Les formes du dialogue

August Make. Détail de la promenade. 1813.

August Make. Détail de la promenade. 1813.

Restitution du débat du  22 novembre 2017 à Chevilly-Larue

Animateurs : Guy Pannetier. Danielle Pommier Vautrin.

Introduction : Danielle Pommier Vautrin

Introduction :  Le dialogue, du grec « dia » entre, et « logos », parole. Un dialogue permet la communication par l’échange de paroles entre deux personnes ou deux parties. Il demande d’écouter l’autre, et de préciser son argumentation. Il permet le surenchérissement de l’un sur l’autre pour élaborer une théorie ou avancer dans une réflexion ou un débat commun.
Le dialogue est différent de deux monologues de sourds où chacun campe sur sa position et où on ne parle que pour soi, pour s’écouter parler, mais pas pour entendre quelque chose de l’autre ou le comprendre.
Le dialogue permet d’éviter des polémiques stériles et des conflits à cause de préjugés. Dans un dialogue il y a échange et élaboration des positions contrairement à deux monologues où chacun s’en tient à son opinion (cas de la justice, la politique etc.)
Que suppose le dialogue ? Une bonne qualité d’écoute et de bienveillance pour ce qu’exprime l’autre que l’on soit d’accord ou pas.
Une confiance dans l’honnêteté intellectuelle de son interlocuteur.
Une langue commune que ce soit une langue nationale ou ethnique ou un jargon, ou une langue symbolique, dans une discipline (scientifique, économique, littéraire, médicale, religieux, maçonnique, politique, etc.)
Quelles formes le dialogue peut-il prendre ? Le dialogue peut prendre différentes formes qui peuvent aboutir à la compréhension par l’autre :
– La douceur, la tendresse,
– Le respect de l’autre
– le souci des relations sociales
– les arts : musique, peinture, objets, sculptures, le théâtre, et tout ce qui sert à dire quelque chose à l’autre (son public). Ne parle-t-on pas aussi de dialogues dans les pièces de théâtre, les films etc. ?
– Dans la littérature où l’on peut se trouver en communion avec le livre que l’on lit et dans un dialogue intérieur en confrontant ses positions à celles de l’auteur.
– Dans la méditation où certains ont rencontré  et parlé avec leur maître intérieur.
– Avec les enfants en essayant de leur donner une éducation solide et une confiance en eux sans les contraindre.

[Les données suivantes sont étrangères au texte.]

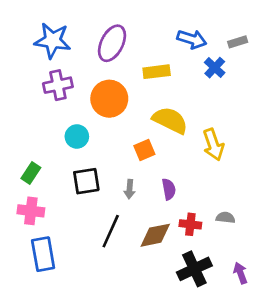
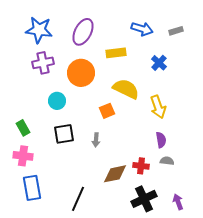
blue cross: (215, 68) -> (159, 63), moved
green rectangle: (31, 173) -> (23, 128), turned -63
purple semicircle: (169, 189) -> (161, 140), moved
black line: (111, 231) -> (78, 199), moved

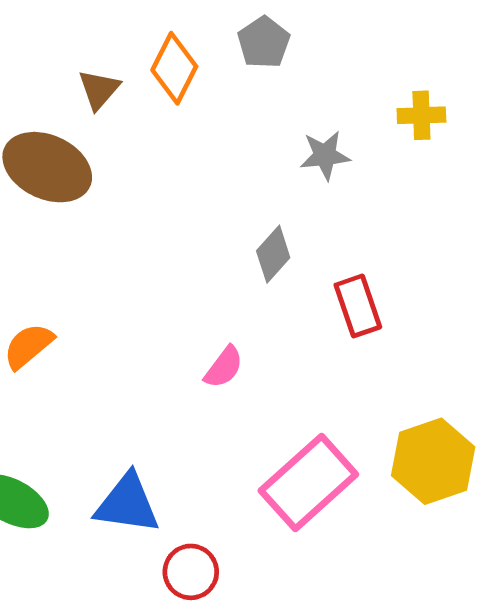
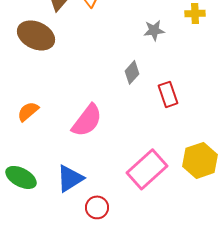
pink semicircle: (224, 367) -> (87, 120), moved, size x1.8
blue triangle: (127, 504) -> (70, 178), turned -40

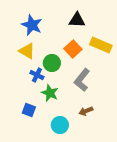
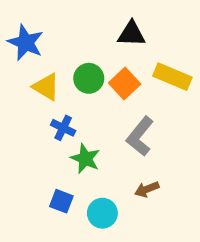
blue star: (32, 25) -> (26, 42), moved
green circle: (52, 63) -> (89, 78), moved
blue square: (29, 110) -> (61, 201), moved

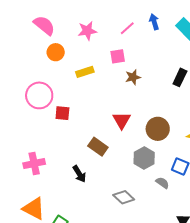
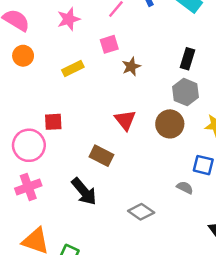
orange circle: (56, 52) -> (23, 56), moved
pink circle: (39, 95) -> (29, 145), moved
gray hexagon: (144, 158) -> (185, 92), moved
black arrow: (79, 174) -> (84, 192), size x1.4

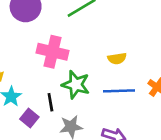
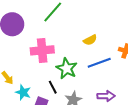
green star: (76, 85) -> (67, 68), turned 30

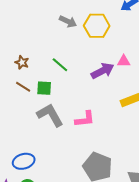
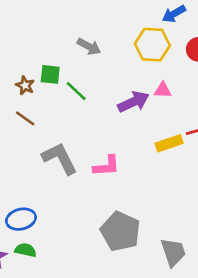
gray arrow: (68, 21) -> (89, 47), moved
yellow hexagon: (97, 26) -> (152, 45), moved
green square: (44, 88) -> (50, 74), moved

En évitant le rapport de forces et en privilégiant la communication et le respect de l’autre par chacun.
– Le dialogue vu par le Président Macron qui dit privilégier à sa manière le dialogue au rapport de forces : « j’aime beaucoup aller au contact des gens pour parler avec eux… et essayer de les convaincre ! » (sic)
– Dans certains handicaps le dialogue peut avoir lieu dans une langue spéciale : langue des signes des malentendants ou braille des malvoyants.
– Dialogue particulier avec la presse et les médias qui nous font réagir face à leurs assertions.
– Cas des dialogues par la violence où la puissance de conviction peut se faire par des coups – mais heureusement cela ne marche pas souvent. Mais je connais un cas d’enfant battu qui est un homme formidable grâce à son amour pour les siens et les autres. Identification inverse.
– Le dialogue est à l’œuvre dans la démonstration dialectique où l’on donne à l’autre une argumentation en échange de la sienne.
– Le E-dialogue permet également de communiquer par tous les moyens informatiques : mails, SMS etc. avec peut-être ses limites.
– Dans le dialogue on a un antidote à l’autorité arbitraire : dans le couple, dans les familles,
avec les amis, dans les associations, dans la société en général…
– Le dialogue est aussi un obstacle à la manipulation séductrice mais perverse, ou quand « l’autre » utilise vos arguments pour les travestir. Il permet de demander des explications rationnelles, si possible.Les périodes de l’histoire et le dialogue

                Causes négatives     et      Effets positifs
Négatif: Dictatures dans tous les pays d’Europe
Positif: Les droits de l’homme et la DUDH
lors de la seconde guerre mondiale
Négatif: Inquisition
Positif: Mai 68 et tous les échanges facilités
Négatif: Les fanatismes religieux de toutes les époques
Positif: Les églises  qui réfléchissent (Vatican II)
Négatif: Les totalitarismes
Positif: Les lois humanistes
Négatif: Les égoïsmes
Positif: L’altruisme
Négatif: L’ignorance
Positif: La culture et/ou la vie intellectuelle
Négatif: L’exclusion, le racisme, la haine
Positif: Les associations de défense de causes humanitaires
Négatif: Le repli identitaire
Positif: L’ouverture et la tolérance
Négatif: Les intérêts individuels
Positif: Les engagements collectifs
Négatif: Les guerres
Positif:  Les mouvements pacifistes
Voici quelques pistes qui peuvent nous permettre d’avancer sur la voie du dialogue…

 

Débat

 

 Débat :  ⇒  Il a été cité, mai 68 grand moment de dialogue citoyen, et plus près de nous nous avons eu « Nuit debout », avec ces grandes messes de l’expression. Cependant parfois, le dialogue n’a pas toujours été très ouvert ; des hommes politiques se sont fait « jetés », des intellectuels qui n’auraient pas eu « la bonne couleur » chassés, ostracisés, comme la philosophe Alain Finkielkraut. Un homme que je connais s’est vu refusé la parole dans un débat sur le féminisme au seul motif qu’il était un homme, et qu’il n’était pas concerné. En dehors des ces quelques dérapages, c’était sympa de voir toute cette jeunesse assemblée, dialoguant. En revanche difficile de dire précisément sur quoi cela a débouché.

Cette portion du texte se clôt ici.